Intel 8086 String Instructions

The Intel 8086 microprocessor, introduced in 1978, was Intel’s first 16-bit microprocessor. It extended the architecture of the 8-bit 8080 to allow addressing up to one megabyte of memory with a segmented address scheme, full 16 bit arithmetic, multiply and divide instructions, and support for coprocessors such as the 8087, which supported hardware floating point arithmetic. Another innovation of the 8086 was what were called “string instructions”, in which blocks of memory as large as 64 kilobytes can be moved, cleared, and compared with a single instruction that runs as fast as the memory can cycle, many times faster than a written-out loop in machine language. A six-instruction memory byte move loop:

loop        mov     al,[si]     ; Load AL from [src]
            mov     [di],al     ; Store AL to [dst]
            inc     si          ; Increment src
            inc     di          ; Increment dst
            dec     cx          ; Decrement len
            jnz     loop        ; Repeat the loop

can be replaced with:

            cld                  ; Clear the Goddam decrement bit
            rep                  ; Repeat until CX = 0
            movsb                ; Move the data block

where the “rep” instruction modifies the subsequent “movsb” instruction (move bytes) to repeat, counting down the CX register for each byte until it is zero. The written-out loop does 11 memory accesses for each byte it moves, nine to fetch the instructions and two to actually load and store the byte, while the “rep movsb” does only the load and store for each byte.

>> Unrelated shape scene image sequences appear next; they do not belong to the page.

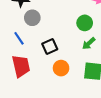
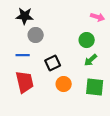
blue line: (19, 38) -> (23, 55), turned -56

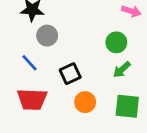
blue line: (23, 55) -> (29, 63), turned 48
red trapezoid: (25, 82) -> (32, 99), turned 105

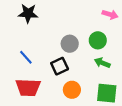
gray circle: (47, 36) -> (70, 44), moved
green arrow: (122, 70) -> (102, 63), turned 64

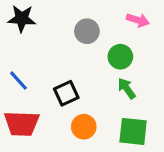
gray circle: (70, 44) -> (87, 31), moved
green arrow: (102, 63) -> (127, 89), turned 32

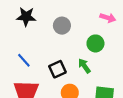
gray circle: (87, 31) -> (62, 26), moved
green arrow: (127, 89) -> (84, 66), moved

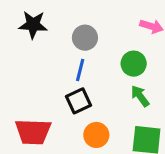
blue line: (24, 60) -> (80, 70), moved, turned 56
green arrow: (84, 66) -> (140, 96), moved

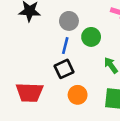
green circle: (134, 64) -> (91, 37), moved

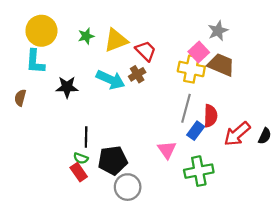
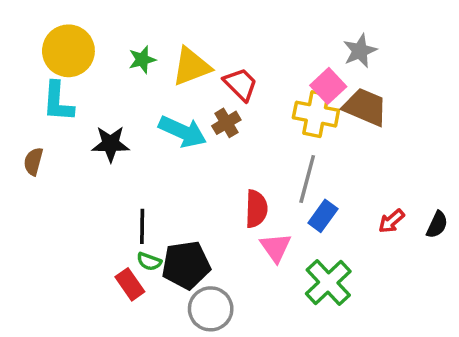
red semicircle: (210, 116) -> (256, 209), moved
red arrow: (237, 134) -> (391, 221), size x0.6
green semicircle: (81, 158) -> (149, 261), moved
green cross: (199, 171) -> (328, 283), turned -32

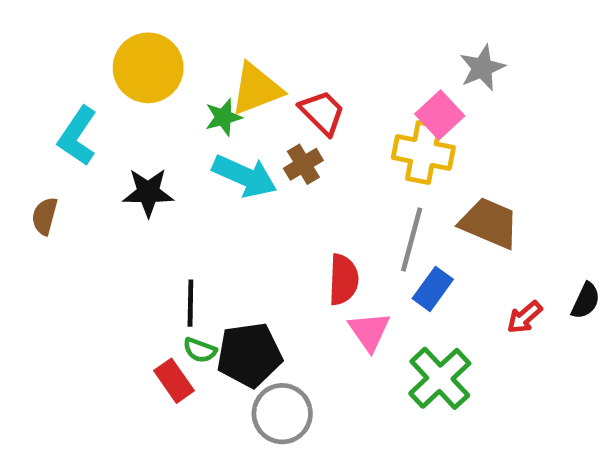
yellow circle: (68, 51) -> (148, 68), moved
green star: (142, 60) -> (223, 117), moved
cyan L-shape: (58, 102) -> (78, 136), turned 30
brown trapezoid: (365, 107) -> (489, 223), moved
red arrow: (391, 221) -> (525, 317), moved

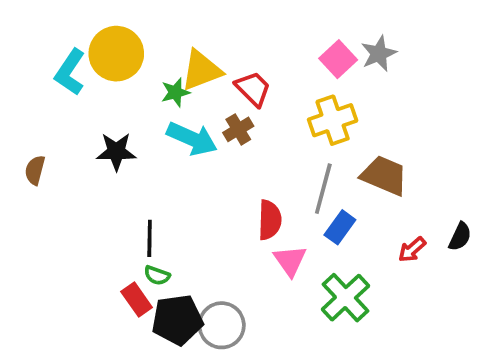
pink square: (440, 115) -> (338, 59), moved
cyan L-shape: (78, 136) -> (70, 72), moved
yellow cross: (423, 153) -> (333, 120), turned -30
black pentagon: (249, 355) -> (177, 320), moved

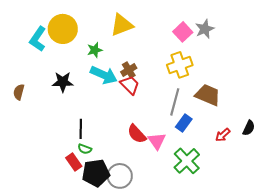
yellow triangle: (201, 70) -> (122, 25), moved
red trapezoid: (253, 89) -> (130, 85), moved
red semicircle: (270, 220) -> (137, 134), moved, turned 135

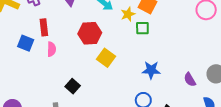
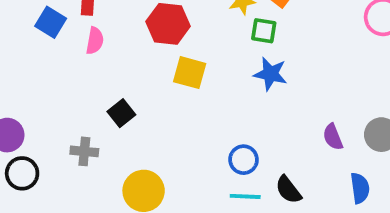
yellow square: (106, 58) -> (190, 73), turned -30
blue star: (151, 70) -> (270, 74), moved

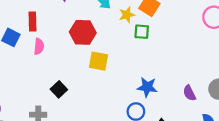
blue star: (270, 74) -> (147, 87), moved

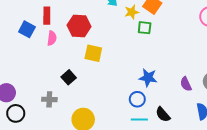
red hexagon: (83, 32) -> (79, 26), moved
yellow square: (98, 61) -> (93, 53), moved

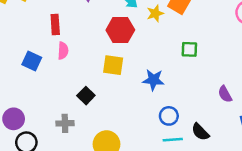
red hexagon: (79, 26) -> (120, 30), moved
green square: (145, 28) -> (189, 49), moved
blue square: (27, 29) -> (32, 61), moved
blue star: (148, 78) -> (153, 80), moved

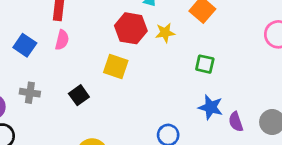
yellow star: (155, 13) -> (165, 33), moved
blue star: (153, 80) -> (211, 107), moved
gray cross: (65, 123) -> (30, 93), moved

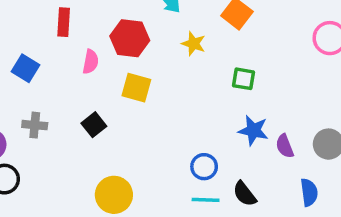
red hexagon: (131, 28) -> (130, 38), moved
yellow star: (165, 33) -> (194, 44), turned 30
pink semicircle: (62, 40) -> (91, 62), moved

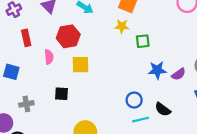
yellow star: (194, 44) -> (122, 26), moved
black square: (94, 125) -> (62, 94), turned -32
purple semicircle: (285, 146) -> (179, 74), turned -88

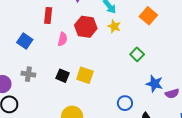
yellow star: (122, 26) -> (114, 26), moved
green square: (143, 41) -> (137, 54), moved, turned 32
yellow square: (81, 65) -> (85, 75), moved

This is a dramatic improvement in efficiency, but poses a problem. Since a repeated instruction can perform up to up to 65535 operations, given the speed of memory at the time, a string instruction could take a substantial part of a second to execute, longer if the memory was slow and imposed wait states on the processor. If the CPU locked up until the repeat instruction was done, it could not process interrupts from I/O devices, leading to lost data from, for example, user keystrokes or characters arriving from serial ports. So, a repeated instruction must be able to be interrupted, then resumed when interrupt processing is complete. But recall that, for example, a move instruction can operate on either 16 bit words or individual 8 bit bytes, can run with addresses either ascending or descending (the dreaded and detested “direction flag”), and 16 bit words may be misaligned with respect to physical memory, which forces two separate byte accesses for each word (programmers try to avoid this because of the performance hit, but if you do it, it still has to work). This makes the process of adjusting everything when the instruction is interrupted exquisitely complicated, with the counter and pointer registers needing to be adjusted by anywhere from −3 to +2 at each interrupt, which is done by the following piece of silicon magic.

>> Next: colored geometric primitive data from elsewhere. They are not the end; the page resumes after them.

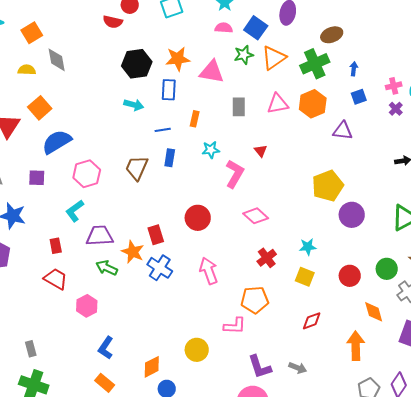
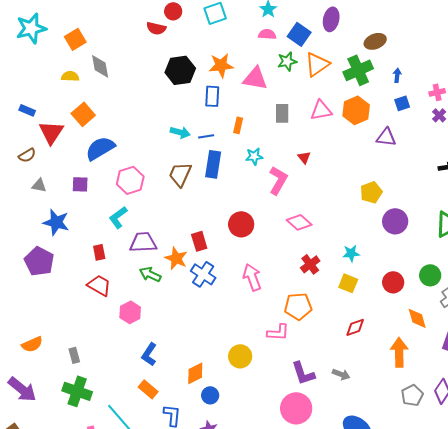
cyan arrow: (134, 105) -> (180, 132), moved
blue rectangle: (170, 158) -> (213, 164), size x1.5
yellow pentagon: (328, 186) -> (371, 192), size x0.7

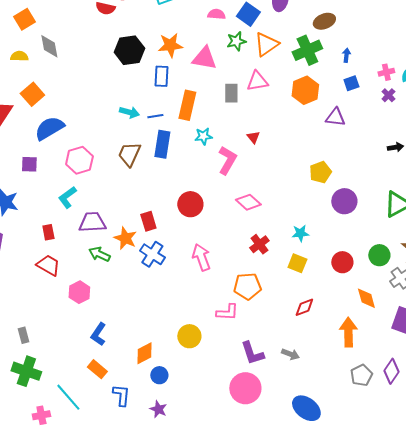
pink triangle: (321, 110) -> (257, 81), moved
orange rectangle: (238, 125) -> (187, 105), size x1.8

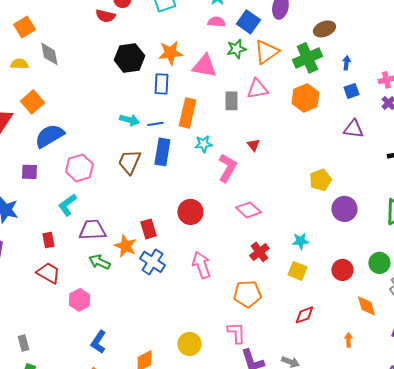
purple triangle: (335, 117) -> (353, 129), moved
pink L-shape: (227, 312) -> (236, 333), moved, turned -95
orange arrow: (348, 332) -> (348, 340), size x0.5

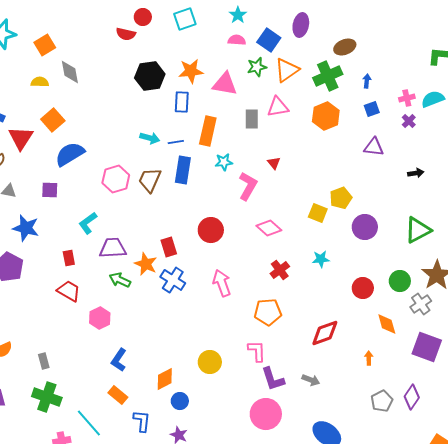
pink hexagon: (79, 168) -> (116, 179), moved
yellow square: (297, 271) -> (318, 213), moved
red diamond: (304, 315) -> (325, 333), size x1.4

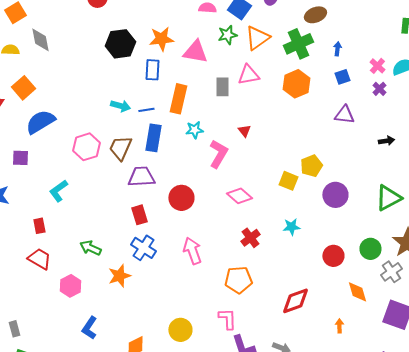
pink cross: (407, 98) -> (377, 66), turned -35
purple trapezoid: (113, 248) -> (141, 177), moved
orange star: (146, 264) -> (119, 276), moved, turned 30

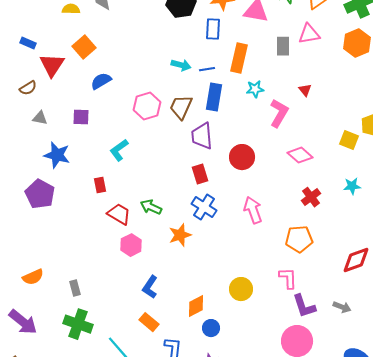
blue semicircle: (40, 122) -> (101, 81), size x0.7
purple trapezoid: (141, 177) -> (202, 136), turned -92
red trapezoid: (39, 259) -> (119, 214), moved

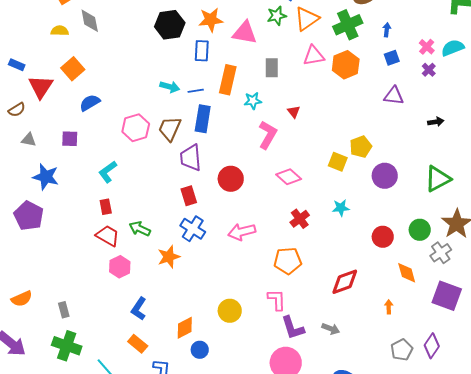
pink triangle: (309, 34) -> (314, 56), moved
cyan star: (255, 89) -> (253, 101), moved
red rectangle: (100, 185) -> (106, 207), moved
pink arrow: (253, 210) -> (242, 232), turned -84

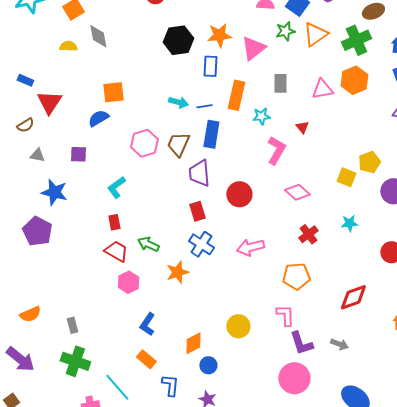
pink triangle: (245, 33) -> (253, 48), turned -48
pink triangle: (314, 56) -> (322, 89), moved
orange square: (73, 69) -> (113, 92), moved, turned 35

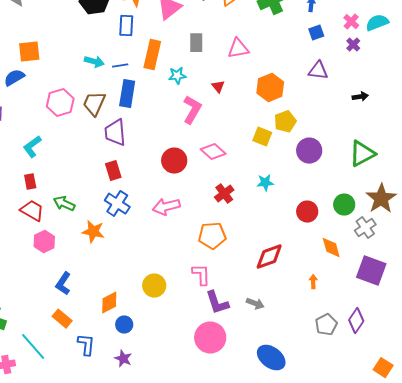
orange hexagon: (354, 80) -> (270, 88), moved
red circle: (239, 194) -> (174, 161), moved
orange star: (177, 272) -> (93, 232), turned 30

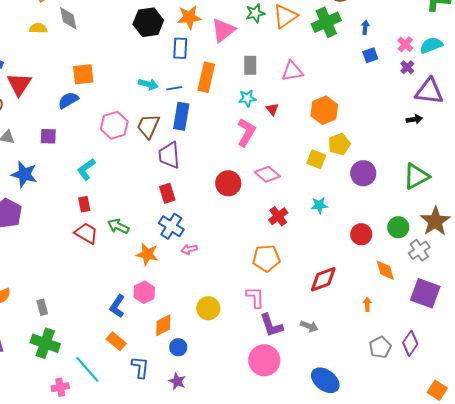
purple triangle: (318, 71) -> (429, 91), moved, size x1.4
cyan star: (177, 76) -> (247, 98), moved
pink arrow: (166, 207) -> (189, 249), moved, size x0.6
pink hexagon: (44, 242) -> (144, 292), moved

All of this and more is explained in Ken Shirriff’s latest installment of his magnificent series reverse-engineering the 8086 at the transistor level, “The microcode and hardware in the 8086 processor that perform string operations”. The explanation of the clever way this is implemented in the processor’s microcode is particularly enlightening.

All x86 architecture processors, 45 years later, support these instructions and must cope with the complexity they create (compounded by extensions to allow moving data 32- and 64-bits at once).

See also the 2022-11-29 post “Fixing a Bug in the Intel 8086 Processor Silicon”.


In the late ‘70s, I got my hands on the datasheet for the soon-to-be-released 8086. That’s when Steve Freyder and I at the PLATO lab at the University of Illinois began work on an OS even before there were any physical chips. I asked Steve, who was my housemate at the time, to write an emulator for the 8086 using COMPASS macros (previously developed by Don Lee*) for the CDC Cyber 6500 on which PLATO was running. The reason I was so aggressive in getting to market first with an OS for the 8086 is that I knew that the first OS to for the 8086 that went into widespread adoption would create a network effect between software developers and software consumers, the quality of which would be constrained by the quality of the OS — and if commercialized would create a software monopoly.

So, we based our design on the DEC PDP RSX OS for real time functionality. Of course, the emulated interrupt structure wouldn’t have handled the nuances of string move instructions locking out interrupts. In any event, that project was disrupted by CDC offering me an opportunity to pursue development of a mass marketable version of the PLATO network, which would have bypassed the personal computer era entirely with network-based computers, but that’s another, tragic, story I’ve related elsewhere.

It probably bears mentioning that Cray had some conflicts with the NSA over their demand for string processing functions – obviously for cryptography – adding what came to be called “exponential kludge” in the Cyber argot I was familiar with. One instruction that the spooks wanted turned out to be really useful outside of string processing: was population count (number of on bits ina 60 bit word).

*Don Lee produced the first ray-trace image (below which appeared in Ted Nelson’s “Computer Dreams”) on a bet with Ron Resch who later went to the University of Utah and worked with Evans Sutherland on more sophisticated ray trace rendering tech. Interestingly, decades later, I had to call this bit of history to Jim Bliss’s attention as he was unaware of it.


The 8086 string instructions do not lock out interrupts. The repeated instruction can be interrupted at any time. backing up the program counter so the instruction will resume when the interrupt handler returns. The complexity comes from operations supporting both byte and word (16-bit) operands, either in ascending or descending addresses, and the possibility that a word operation is performed on an unaligned address, forcing the bus interface unit to make two separate accesses on the 16-bit wide memory bus to load or store the two bytes of the unaligned word.

Most 16-bit architectures required word operations to be aligned and generated an error trap if a word address was odd. Intel chose not to impose that requirement at the cost of substantial complexity in the memory bus interface.


Thanks for that correction of my misreading, although I should have recalled it from my own multiuser chat system on my own quasi-OS written in MASM on a 7MHz 8088 PC circa 1984. In that system I avoided serial port interrupts and supported 24 users running at 2400bps at full speed with instantaneous echo with straight-line code pollilng all ports at maximum character throughput. Worked like a charm.

It even made money in San Diego (the FORA service) until the military (nosc) gave my competitor Usenet feeds and refused to give me the same. You’ll notice “nosc” is one of the Usenet feeds I was using in the late 80s Usenet space.policy wars after I capitulated and had to use my competitor’s system.